Former leading New Zealand publisher and bookseller, and widely experienced judge of both the Commonwealth Writers Prize and the Montana New Zealand Book Awards, talks about what he is currently reading, what impresses him and what doesn't, along with chat about the international English language book scene, and links to sites of interest to booklovers.
Monday, February 21, 2011
The Interpretation of Dreams
The Illustrated Edition
Sigmund Freud
Edited with an introduction & essays by Jeffrey Moussaieff Masson
Sterling
“In the following pages I shall prove that there exists a psychological technique by which dreams may be interpreted . . . .”
So starts the first sentence of Sigmund Freud’s 1900 masterwork The Interpretation of Dreams. Written near the beginning of Freud’s career and laying out, for the very first time, many of the key principles of psychoanalysis, this daring book stands as one of the few that has truly changed the world.
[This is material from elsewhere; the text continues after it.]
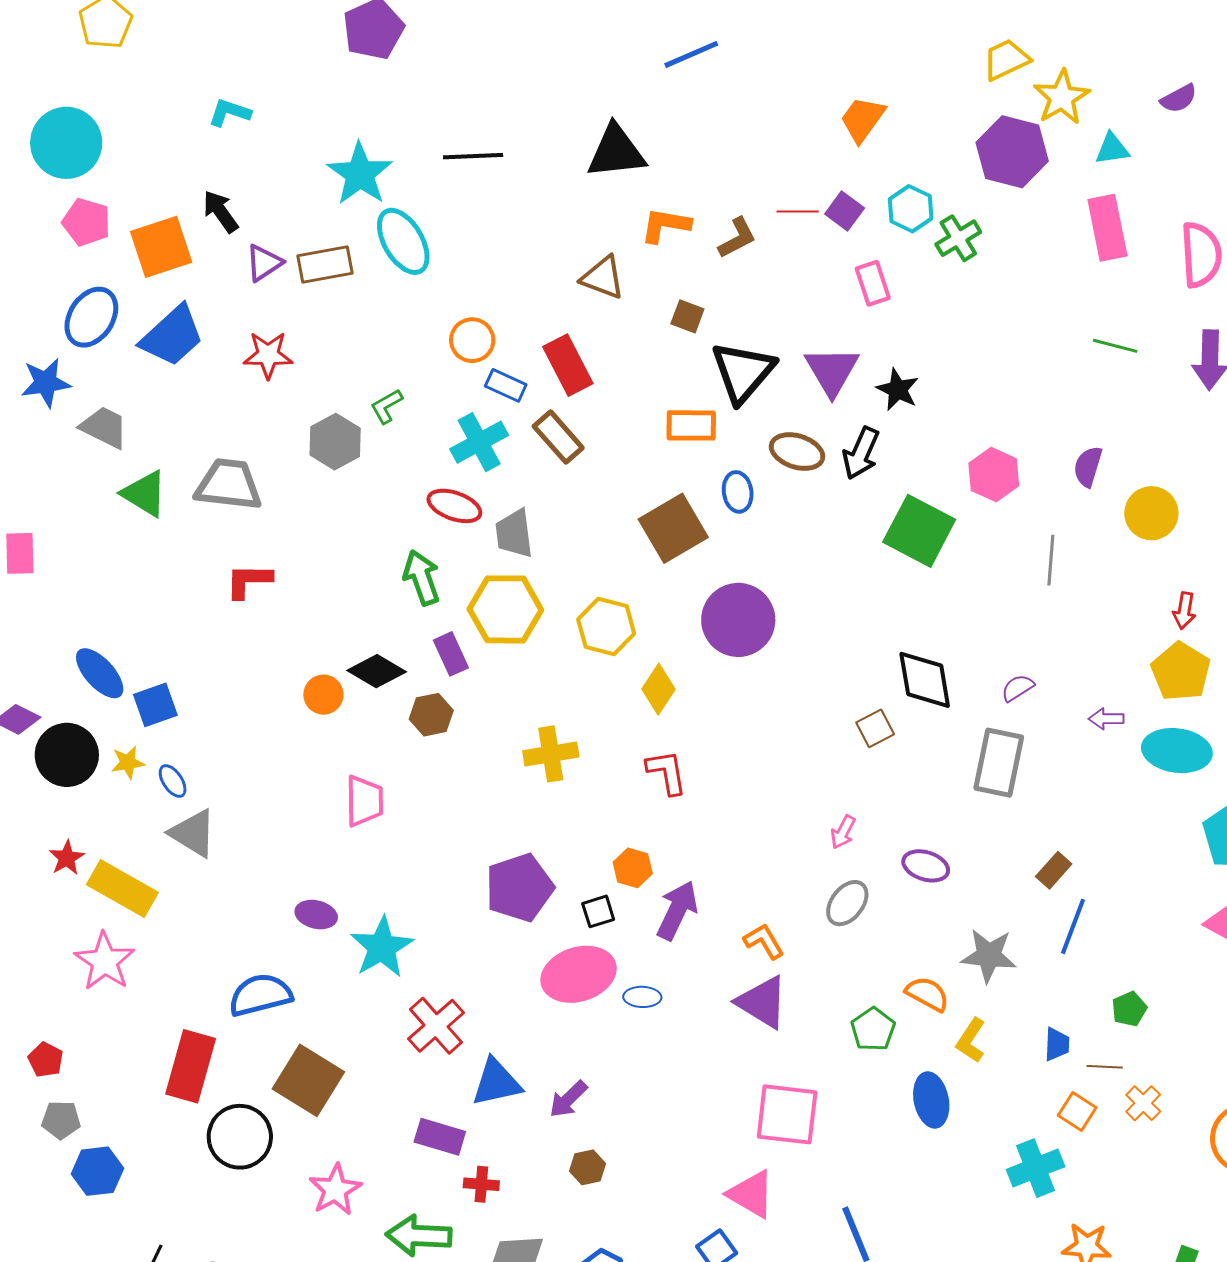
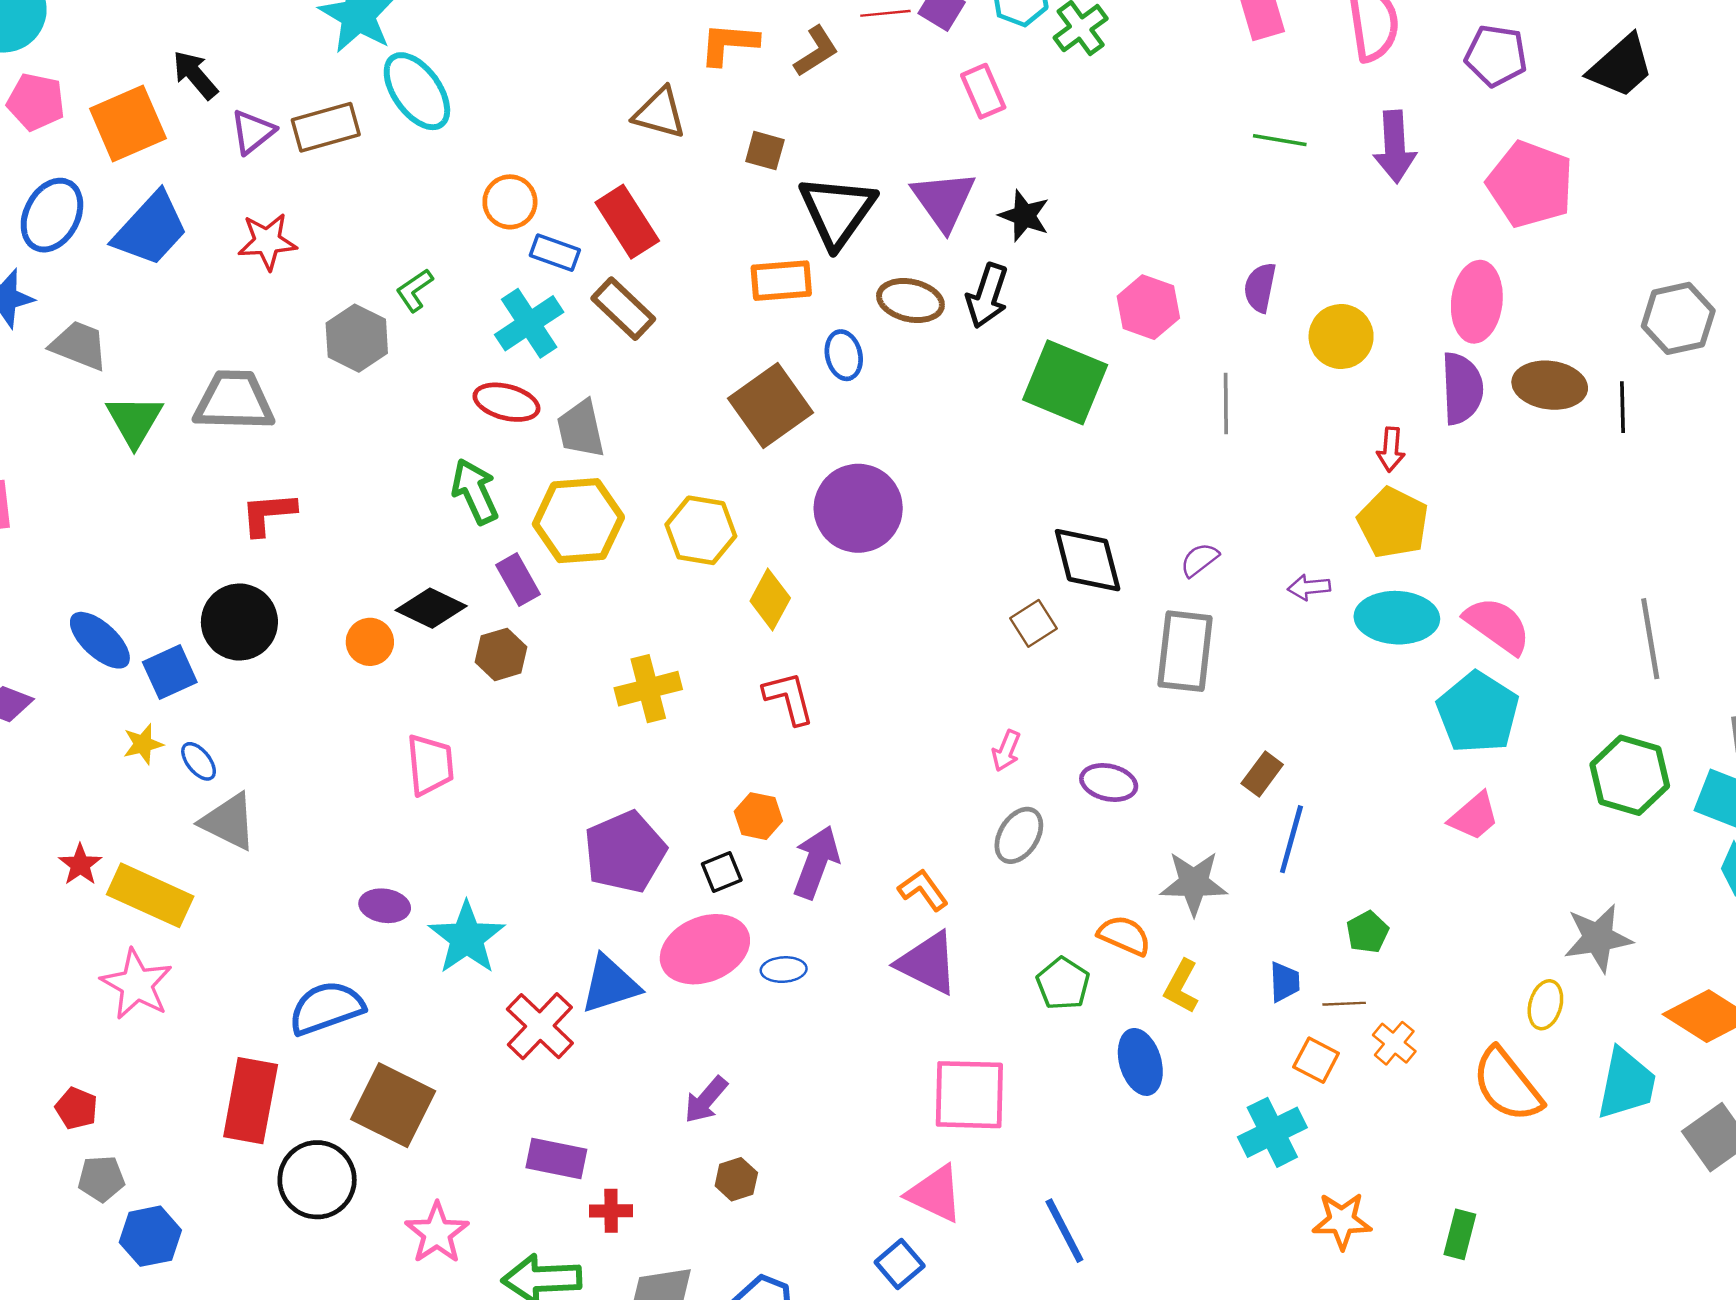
green triangle: (145, 494) -> (134, 421), turned 34
black circle: (67, 755) -> (239, 622), moved
blue triangle: (496, 1082) -> (610, 984), moved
Initially greeted by mixed reviews, The Interpretation of Dreams ultimately proved to be incalculably influential, both within and outside the field of psychological science. As this edition amply demonstrates, Freud’s groundbreaking investigation of the unconscious had a profound and lasting impact on the visual arts—directly inspiring the Surrealist movement and continuing to motivate artists to the present day. Numerous Surrealist masterpieces, contemporary artworks, and works by “pre-Freudian” artists who anticipated Freud’s themes are beautifully reproduced in this volume.
Influential in a great number of respects, The Interpretation of Dreams has also been considered highly controversial from the moment of its publication. Freud’s ideas—central psychoanalytic tenets, such as unconscious conflict, repressed memory, the Oedipus complex, and Freud’s view of dreams as wish-fulfillments—have been dissected, argued over, and, in some cases, repudiated by many theorists.
In his introduction to this new edition, Freud scholar, former psychoanalyst, and best-selling author Jeffrey Moussaieff Masson reexamines the relevance of The Interpretation of Dreams more than a century after its initial publication. Unique to this edition is a series of cleverly “hidden” essays—tucked away inside the two-page artwork throughout the book—in which Masson explains and sometimes muses over the book’s major concepts while also scrutinizing the limitations, errors, and contradictions of Freud’s work. Several of the great psychoanalysts of the past century, such as Erik Erikson, Juliet Mitchell, and Carl Jung—some of them Freud’s champions, others his detractors—are represented here in previously published excerpts accompanying Freud’s own text.
A detailed biography of Freud’s life—interwoven between chapters and illustrated with personal snapshots, portraits, and memorabilia—rounds out the new features of this edition.
About the author:
Sigmund Freud (1856–1939) was an Austrian neurologist who founded the psychoanalytic school of psychology. He is best known for his theories of the unconscious mind and the defense mechanism of repression, and for creating the clinical practice of psychoanalysis for treating psychopathology through dialogue between a patient and a psychoanalyst.
About the editor:
One of the premier—if also controversial—Freud scholars of the last half-century, Jeffrey Moussaieff Masson was trained as a psychoanalyst and served as the Projects Director of the Sigmund Freud Archives, from which he was dismissed in 1981 for his unconventional conclusion regarding Freud’s seduction theory.
He is the author of books critical of Freud’s theories, as well as several other best-selling books, including When Elephants Weep. He lives with his family in New Zealand.